I am currently hosting a meeting for a company called Medecision. They are a health care company that is meeting this year in Dallas, TX to talk about the healthcare industry and how they have to find a way to embrace change and grow as a company and as an industry as a whole. It is a great group of people coming together to ‘work it out’. They have hired me to write and perform music (in the style of Hamilton) about their mission and some of their obstacles and to music direct a group of other musicians and even a spoken-word poet, speaking poetry written by me and a woman named Ally Bakaitis Gilman, who I have had the fortune to write with in the past.
And so last night, I sat in a room with a bunch of musicians working out the music for this meeting. I got to work with Brigid Bibbens, an amazing electric violin player who has an incredible ear and picks music up super fast and Chuck Beckman, a beautiful guitar player who runs an incredible organization called Strings of Mercy, which provides music for folks who are sick or dying. Lastly, we were working with a talented young spoken-word artist named Melania-Luisa Marte.

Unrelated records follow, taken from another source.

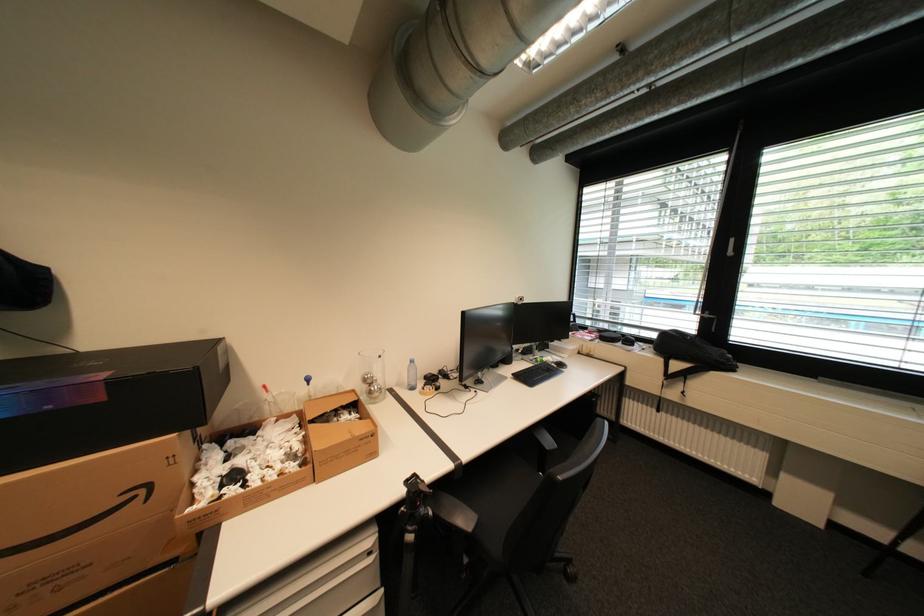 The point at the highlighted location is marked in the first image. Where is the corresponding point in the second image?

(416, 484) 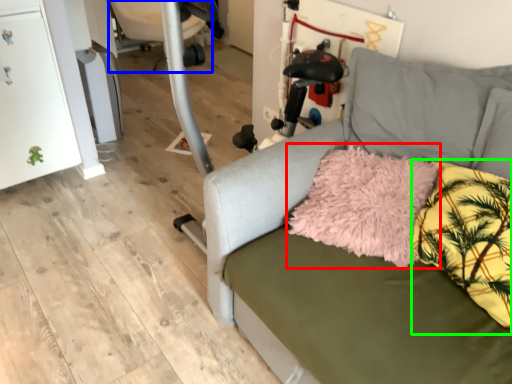 Question: Which is nearer to the throw pillow (highlighted by a red box)? swivel chair (highlighted by a blue box) or pillow (highlighted by a green box).

Choices:
 (A) swivel chair
 (B) pillow

Answer: (B) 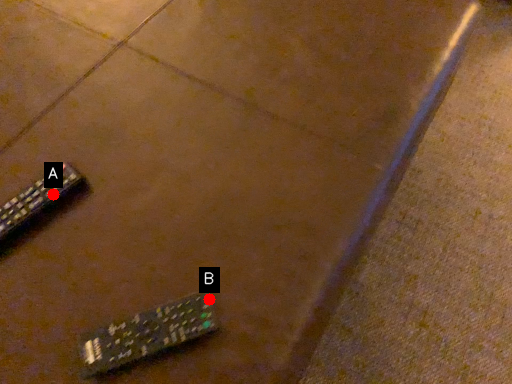 Question: Two points are circled on the image, labeled by A and B beside each circle. Among these points, which one is farthest from the camera?

Choices:
 (A) A is further
 (B) B is further

Answer: (A) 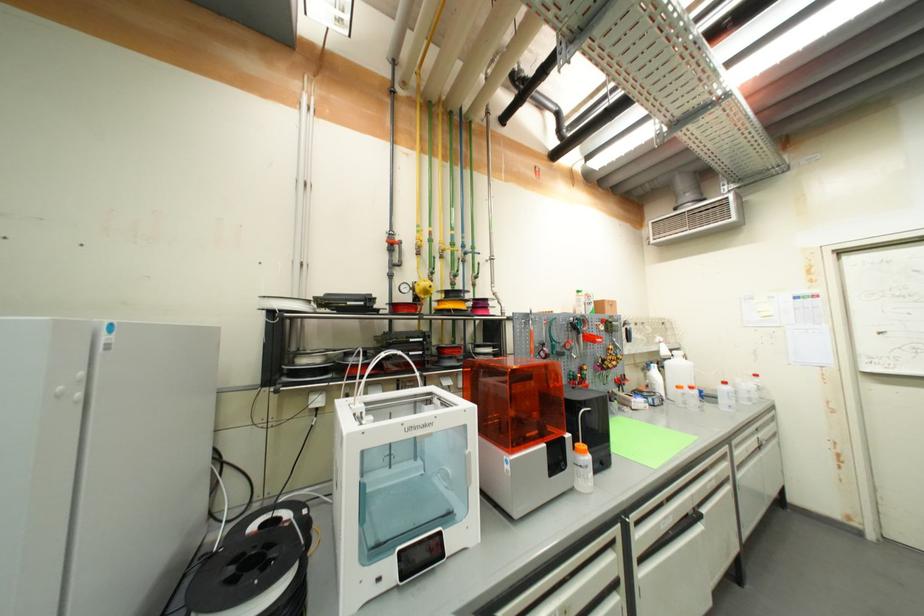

We started with several poems to accompany and through the use of structured improvisation, we found some really lovely music to accompany Melania. The process became about finding common sounds and chord structures among the three of us and then simply following those patterns and throwing in some accents after particularly poignant lines. The essence of this work truly is improvisation. It was about listening and acceptance of the inspiration that came from that listening and then the acceptance of the consequences of every move that we made. We would play a chord, which would then lead to the next chord, and the next, and the next… It would have been easy to second guess but instead, because of the caliber of musician in the room and the willingness to improvise, we found some lovely music and applied it to the poetry and voila…we have art!
As I think about that process and about the mission at this meeting, it occurs to me that the struggle and the work are the same. We and they must find a way to communicate through the red tape and the white noise. The answer will lie in people’s ability to listen and to respond truthfully, in the moment, to the implications of what they hear.
From electric violins to health care, we must ALL be improvisers!